Yazacağım yazacağım; Hadise- Eurovision, hayatımın bitmek tükenmek bilmeyen son dakika gelişmeleri derken bir türlü sıra gelmedi. Berlin dönüşü uçaktayım... Her zamanki gibi koridor tarafına konuşlanmışım. Önce müsaadenizle, engin gözlemlerime göre şöyle bir yorum yumurtlayacağım; uçakta ille cam kenarında oturanlar uykucu, rahatlarına düşkün, mümkünse hostesle bile iletişime girmek istemeyenler. Koridorcular, benim gibi hiperaktifler, ona buna dadanmaya meyilli, sıkıntıya gelemeyen tipler. Ortadakilerse kesinlikle 'talihsizler'dir. Çünkü kimse ortada oturmak istemez. Tabii Berlin'den İstanbul'a dönerken yanımda oturan abla dışında.

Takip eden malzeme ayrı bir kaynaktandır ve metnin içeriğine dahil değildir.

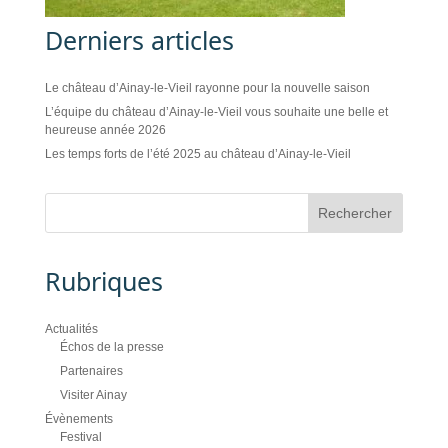
Derniers articles
Le château d’Ainay-le-Vieil rayonne pour la nouvelle saison
L’équipe du château d’Ainay-le-Vieil vous souhaite une belle et
heureuse année 2026
Les temps forts de l’été 2025 au château d’Ainay-le-Vieil
Rubriques
Actualités
Échos de la presse
Partenaires
Visiter Ainay
Évènements
Festival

"YAKACIK'A NASIL GİDERİM?"
Abla ısrar kıyamet yanımdaki koltuğu istiyor. Sebep? Cam kenarında oturan abi, Berlin'de komşusu. İki laf edecekler. Abla başörtülü, güleryüzlü, aslen Karadenizli ve çok meraklı. Dakika bir, kolumu dirseğiyle ittirerek soruyor. "Kontrolde senin çizmelerini çıkarttılar mı?" Çizme mi? Kendimden şüphe edip ayaklarıma bakıyorum, "Ben çizme giymedim ki?" Ablanın frekans başkaymış meğer "Önümdeki kızda vardı, çıkarttılar hihihihih..." Abla gülmeden duramıyor. Sırıtıp uyku numarasına yatıyorum. Beş dakika sonra dürtüyor. "Oy benim güzel kızım, İstanbul'a inince Yakacık'a nasıl gidecem? Aha beş TL param var." "Havaş'ın Ümraniye'ye gidenine binin." "Oyy binemem, Kadıköy'e gidecem ben." Benimle kafa mı buluyor acaba? "Ama Ümraniye daha yakın..." "Olsun ben Kadıköy'den biliyorum, oradan gidecem." "E git abla, madem kararı verdin beni niye yoruyorsun?" Hafif sinirleniyorum tabii... O sırada hostes 'Domuz Gribi' formlarını dağıtıyor. İsim, adres, pasaport bilgilerini dolduracak, ateşin var mı, öksürüyor musun yazacaksın. Abla panik tabii. Diyor; "Yardım et kızııım." Pasaportunu istiyorum, doldurmaya başlıyorum. İsim, soyadı falan derken sıra adrese geliyor. "Abla adresi ver." "Geç geç onu boş geç!" "Geçemem abla, form dolduruyoruz..." Zorla adresi veriyor. "Ateş, öksürük var mı abla?" "Allah korusun yavruuum, evden uzak kuzuuum..."
DOMUZ GRİBİNE KARŞI DUA
Form işimiz bitiyor, Allah'ın izniyle beş dakika kafamı dinlerim derken... Yanımdan sesler geliyor. "Abla napıyorsunuz?" "Hasan Bey'le birbirimize dua okuyoruz yavruuum..." "Allah kabul etsin de ne duası?" "Nazar için yavruuum, başımıza ağrı girdi de, Domuz gribine yakalanmayalım diye çocuuum..." "Abla gripten seni dua mı koruyacak?" "Korur kuzuuum, dur sana da okuyup üfleyelim..." Beni de okuyor üflüyor, bizim abla her şeyi duayla çözüyor. Belki de haklıdır, ne dersiniz; buralarda bütün işimiz duaya kalmadı mı? Oku ablam kim tutar seni.